-- EXERCISE AIM --
What is needed is an exact reproduction of the lines from the one that contains "planted by a" through the end of the data, both included and nothing else, with pictures omitted.

-- INFORMATION PROVIDED --
Segment Open

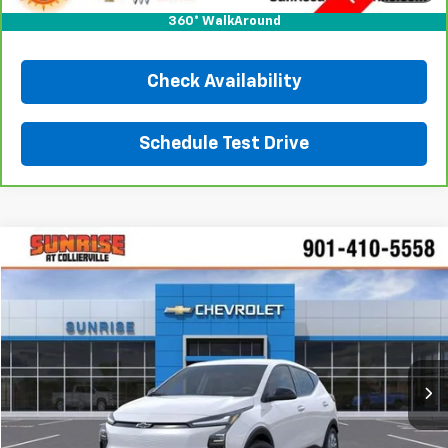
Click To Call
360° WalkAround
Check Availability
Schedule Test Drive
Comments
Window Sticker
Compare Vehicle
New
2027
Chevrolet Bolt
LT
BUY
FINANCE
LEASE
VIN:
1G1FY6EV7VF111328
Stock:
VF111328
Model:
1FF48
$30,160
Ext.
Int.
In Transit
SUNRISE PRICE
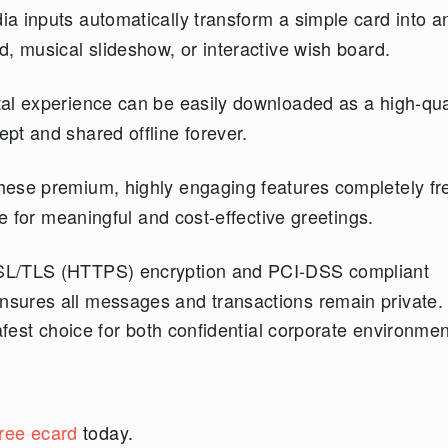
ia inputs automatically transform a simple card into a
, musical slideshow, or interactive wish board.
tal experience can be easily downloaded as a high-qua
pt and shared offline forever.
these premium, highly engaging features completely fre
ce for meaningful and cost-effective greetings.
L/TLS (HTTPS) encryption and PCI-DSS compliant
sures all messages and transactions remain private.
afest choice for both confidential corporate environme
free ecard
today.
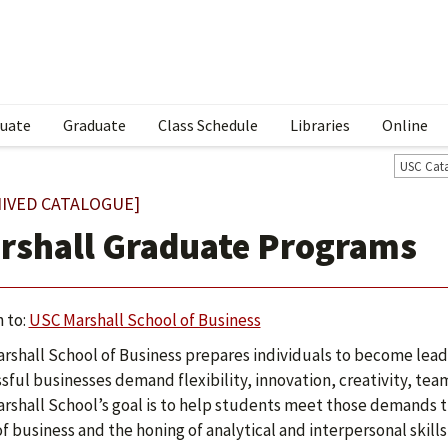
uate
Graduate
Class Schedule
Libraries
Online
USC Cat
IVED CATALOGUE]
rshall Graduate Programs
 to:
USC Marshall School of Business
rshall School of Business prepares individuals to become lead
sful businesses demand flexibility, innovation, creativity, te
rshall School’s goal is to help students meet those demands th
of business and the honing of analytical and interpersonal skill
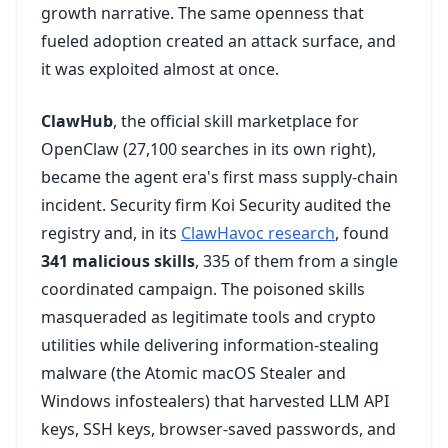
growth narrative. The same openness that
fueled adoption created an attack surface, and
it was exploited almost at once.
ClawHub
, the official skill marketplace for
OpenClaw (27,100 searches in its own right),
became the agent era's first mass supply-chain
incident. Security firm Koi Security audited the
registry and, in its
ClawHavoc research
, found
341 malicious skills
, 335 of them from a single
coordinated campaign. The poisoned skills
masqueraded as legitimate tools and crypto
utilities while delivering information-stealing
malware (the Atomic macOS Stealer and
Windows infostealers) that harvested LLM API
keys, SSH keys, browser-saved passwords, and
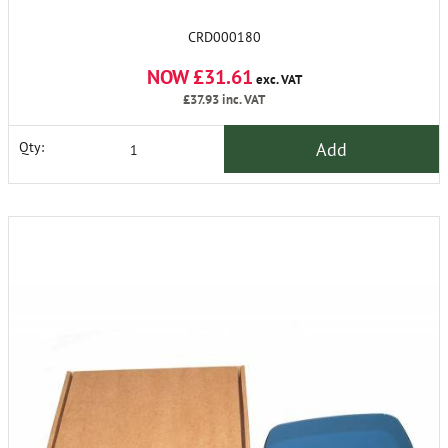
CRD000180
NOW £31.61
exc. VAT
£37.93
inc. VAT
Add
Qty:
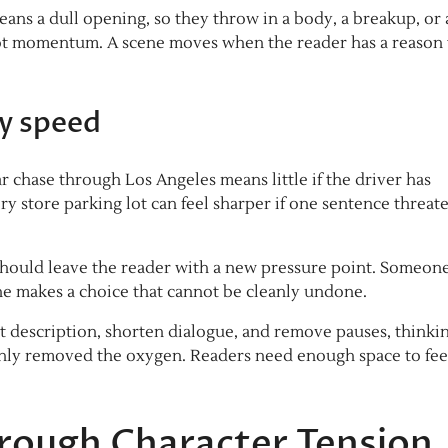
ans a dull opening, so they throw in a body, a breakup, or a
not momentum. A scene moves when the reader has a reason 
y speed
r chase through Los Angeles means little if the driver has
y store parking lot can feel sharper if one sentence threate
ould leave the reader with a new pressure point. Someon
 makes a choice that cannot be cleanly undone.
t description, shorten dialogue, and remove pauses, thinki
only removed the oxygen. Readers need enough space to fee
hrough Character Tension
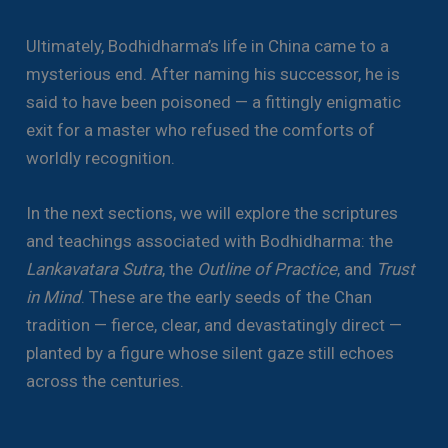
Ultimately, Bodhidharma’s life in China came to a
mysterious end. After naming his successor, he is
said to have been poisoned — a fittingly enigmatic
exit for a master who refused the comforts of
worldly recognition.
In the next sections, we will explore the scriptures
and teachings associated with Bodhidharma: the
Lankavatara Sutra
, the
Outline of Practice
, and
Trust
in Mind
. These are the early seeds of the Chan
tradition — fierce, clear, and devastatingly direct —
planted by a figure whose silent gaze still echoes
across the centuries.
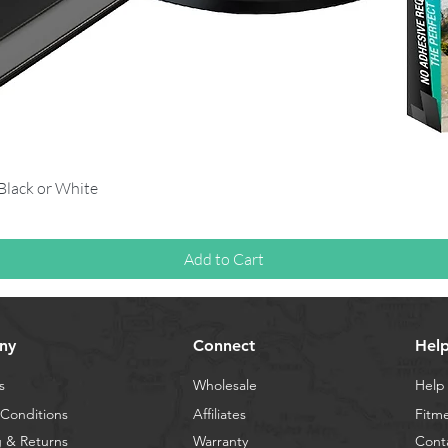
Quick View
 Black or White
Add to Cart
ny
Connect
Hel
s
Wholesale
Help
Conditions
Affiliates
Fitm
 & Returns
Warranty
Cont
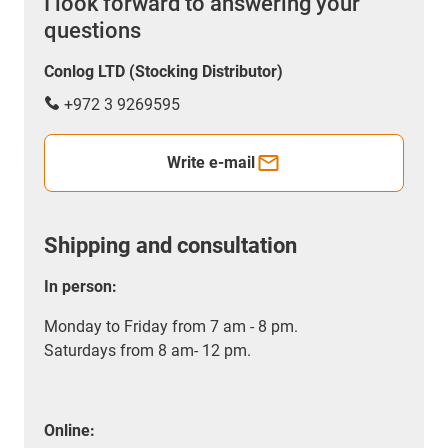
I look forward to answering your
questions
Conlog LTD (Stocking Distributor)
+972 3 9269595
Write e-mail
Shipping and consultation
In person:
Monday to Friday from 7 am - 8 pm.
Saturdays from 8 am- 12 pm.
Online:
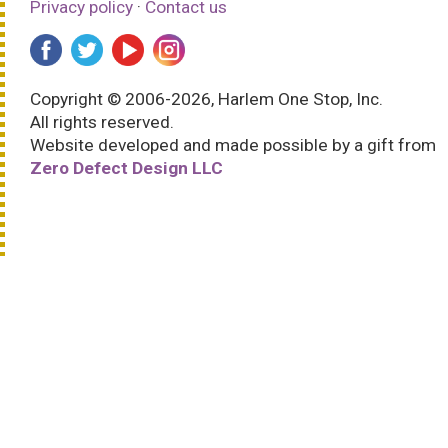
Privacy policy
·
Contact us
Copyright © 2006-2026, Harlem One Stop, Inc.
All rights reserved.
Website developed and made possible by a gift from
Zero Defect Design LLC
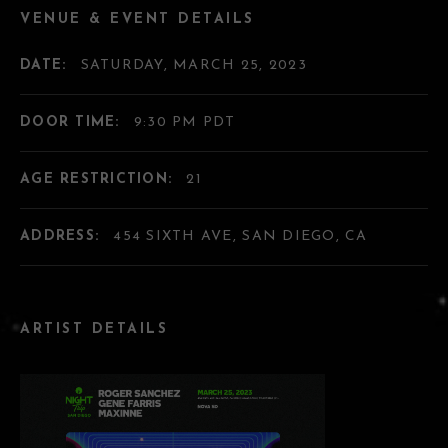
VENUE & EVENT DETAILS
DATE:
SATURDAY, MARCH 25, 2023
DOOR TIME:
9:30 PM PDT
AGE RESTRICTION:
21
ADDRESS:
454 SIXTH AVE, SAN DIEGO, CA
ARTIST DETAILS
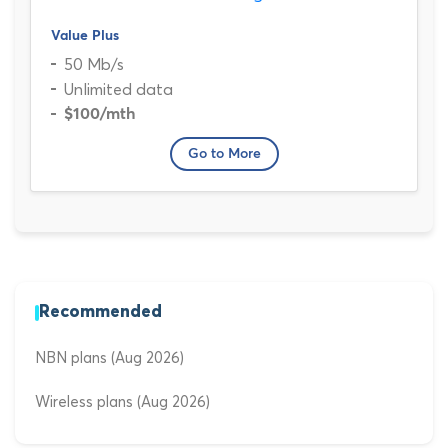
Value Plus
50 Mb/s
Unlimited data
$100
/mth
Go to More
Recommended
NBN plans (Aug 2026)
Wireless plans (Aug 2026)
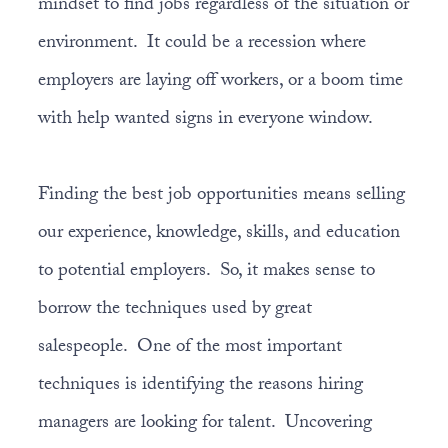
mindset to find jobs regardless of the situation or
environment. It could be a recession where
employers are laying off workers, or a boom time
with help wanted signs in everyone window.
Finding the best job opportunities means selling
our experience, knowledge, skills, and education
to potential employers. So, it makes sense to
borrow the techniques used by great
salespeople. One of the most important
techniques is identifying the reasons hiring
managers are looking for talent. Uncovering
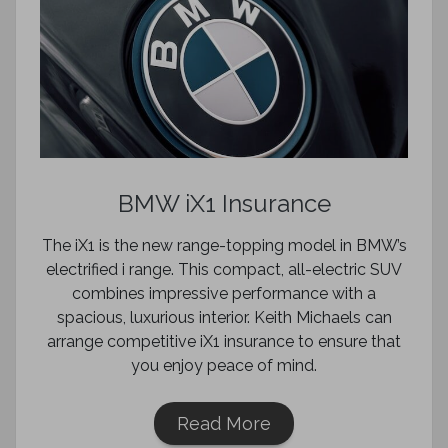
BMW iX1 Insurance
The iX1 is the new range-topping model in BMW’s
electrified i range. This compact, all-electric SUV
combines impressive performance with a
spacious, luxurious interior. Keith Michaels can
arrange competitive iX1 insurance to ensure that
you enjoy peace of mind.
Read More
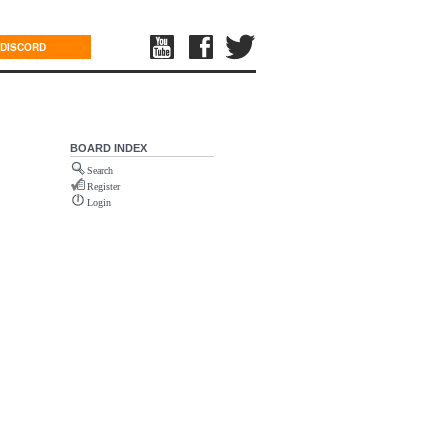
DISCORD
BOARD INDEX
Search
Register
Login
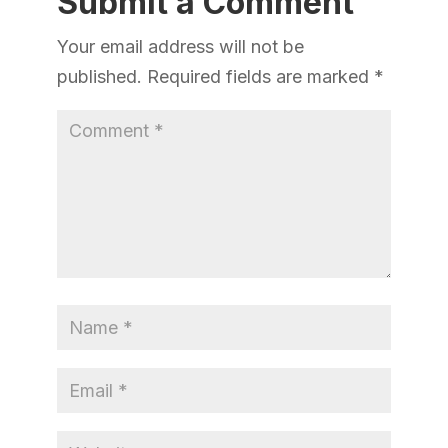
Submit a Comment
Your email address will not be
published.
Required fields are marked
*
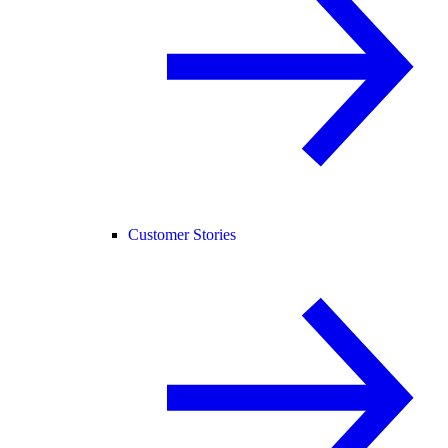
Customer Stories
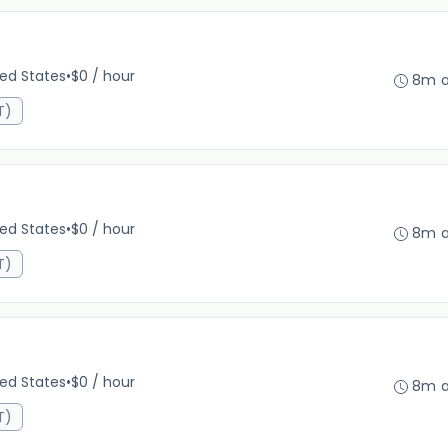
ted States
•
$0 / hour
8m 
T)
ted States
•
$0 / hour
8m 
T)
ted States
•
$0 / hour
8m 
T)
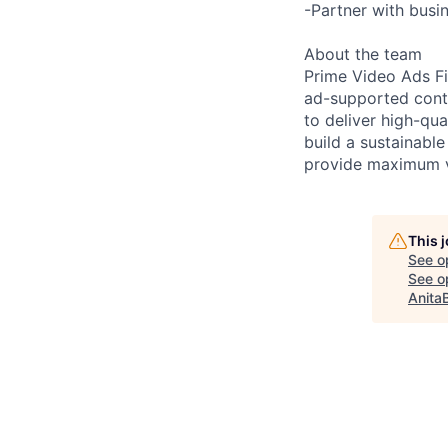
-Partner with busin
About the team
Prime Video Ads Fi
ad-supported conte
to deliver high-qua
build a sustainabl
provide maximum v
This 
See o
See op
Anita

Segment Closed

-- RESPONSE --
planted by a figure whose silent gaze still echoes
across the centuries.
Quick View
 Black or White
Add to Cart
ny
Connect
Hel
s
Wholesale
Help
Conditions
Affiliates
Fitm
 & Returns
Warranty
Cont
I look forward to answering your
questions
Conlog LTD (Stocking Distributor)
+972 3 9269595
Write e-mail
Shipping and consultation
In person:
Monday to Friday from 7 am - 8 pm.
Saturdays from 8 am- 12 pm.
Online:
Privacy policy
·
Contact us
Copyright © 2006-2026, Harlem One Stop, Inc.
All rights reserved.
Website developed and made possible by a gift from
Zero Defect Design LLC
VENUE & EVENT DETAILS
DATE:
SATURDAY, MARCH 25, 2023
DOOR TIME:
9:30 PM PDT
AGE RESTRICTION:
21
ADDRESS:
454 SIXTH AVE, SAN DIEGO, CA
ARTIST DETAILS
Value Plus
50 Mb/s
Unlimited data
$100
/mth
Go to More
Recommended
NBN plans (Aug 2026)
Wireless plans (Aug 2026)
mindset to find jobs regardless of the situation or
environment. It could be a recession where
employers are laying off workers, or a boom time
with help wanted signs in everyone window.
Finding the best job opportunities means selling
our experience, knowledge, skills, and education
to potential employers. So, it makes sense to
borrow the techniques used by great
salespeople. One of the most important
techniques is identifying the reasons hiring
managers are looking for talent. Uncovering
BMW iX1 Insurance
The iX1 is the new range-topping model in BMW’s
electrified i range. This compact, all-electric SUV
combines impressive performance with a
spacious, luxurious interior. Keith Michaels can
arrange competitive iX1 insurance to ensure that
you enjoy peace of mind.
Read More
DISCORD
BOARD INDEX
Search
Register
Login
Submit a Comment
Your email address will not be
published.
Required fields are marked
*
Customer Stories
ted States
•
$0 / hour
8m 
T)
ted States
•
$0 / hour
8m 
T)
ted States
•
$0 / hour
8m 
T)
-Partner with busin
About the team
Prime Video Ads Fi
ad-supported conte
to deliver high-qua
build a sustainabl
provide maximum v
This 
See o
See op
Anita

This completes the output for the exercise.